We need to lighten up and stop being scared of changing our voting system, says EMMA JONES. It can’t be worse the iniquities of the current one
It can be tedious – voting for nothing. I’ve never understood how we can elect a council, on a minority of the popular vote.
Up and down the country, voters were denied a local authority that reflected how they voted and robbed of real opposition within their town halls, as the system churned out local authorities dominated by single parties.
In Plymouth, for example, the Conservatives got the most votes – yet Labour won the council; in Westminster, the Conservatives’ narrow lead was translated into a landslide; in my constituency, Greenwich, Labour should be blushing red as they got 48% of the vote and 82% of the seats; and the Greens will be, well, green with envy, because their 12% got them 0% of the seats.
Proportional representation produces coalitions which mean weak government, the first-past-the-posters rage – like those German ones, which have wrecked that country since 1949.
On the other hand, FPTP has delivered administrations like John Major’s and Theresa May’s. Hardly strong and stable.
May has basically created a coalition between her party and the DUP, not by the transparent system of a negotiated and published coalition programme – drawn from both parties’ manifestos – but by a secret system of negotiated payments, drawn on a HM Treasury cheque.
The DUP deal can’t be described as bribe, because that would downplay the blackmail element of it.
So why not adopt a system that would give smaller parties a chance to break through? Does the House of Commons look like the community you live in? Not unless you live in an English village in which a Sunday night murder mystery is set, where a lot of women have been killed off.
I’ve never met anyone as posh as David Cameron, and I’ve never encountered a human like Jacob Rees-Mogg outside the pages of Viz. This is a man who looks like he’s trapped in an episode of the Versailles peace talks.
Most proportional systems (the best ones anyway) require voters to rank their preferences 1, 2, 3 etc. FPTP supporters say that sort of complex algebra may be OK for the Irish Republic, but not for us sophisticated Brits who wield a mean single X with a stubby pencil.

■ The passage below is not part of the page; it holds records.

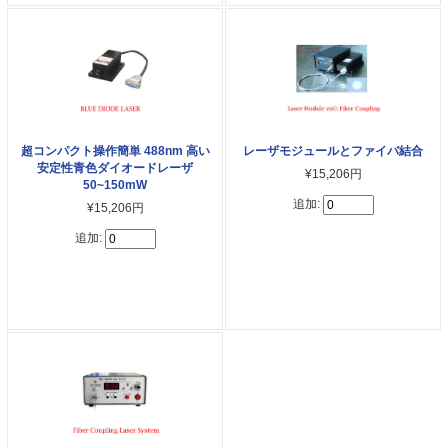
超コンパクト操作簡単 488nm 高い
レーザモジュールとファイバ結合
安定性青色ダイオードレーザ
¥15,206円
50~150mW
追加:
¥15,206円
追加:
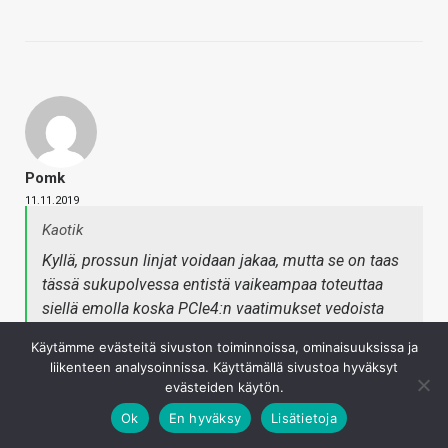
Pomk
11.11.2019
Kaotik
Kyllä, prossun linjat voidaan jakaa, mutta se on taas
tässä sukupolvessa entistä vaikeampaa toteuttaa
siellä emolla koska PCIe4:n vaatimukset vedoista
ovat tiukemmat kuin PCIe3:lla
Käytämme evästeitä sivuston toiminnoissa, ominaisuuksissa ja
liikenteen analysoinnissa. Käyttämällä sivustoa hyväksyt
Hyvin on onnistunu lähes kaikissa x570 emolevyissä.
evästeiden käytön.
Ok
En hyväksy
Lisätietoja
Kirjaudu sisään vastataksesi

With Brexit looming, we need to modernise our thinking, to adopt a system of voting that engages people in democracy.
Scotland woke up to this in 2007 and adopted a proportional voting system for local elections. Nothing bad happened. Unless you enjoyed how Glasgow had like, 79 councillors, chosen not in elections, but in internal party meetings.
And Northern Ireland has used a fair and proportional system for local elections for decades.
Peace is still kicking off. Wales will soon be giving councils the right to choose.
Isn’t it time that England caught up? Our voting system is bust.
Surely young people, saddled with Brexit – the consequences of which will affect them most – deserve a democracy where their votes aren’t thrown on the electoral scrapheap.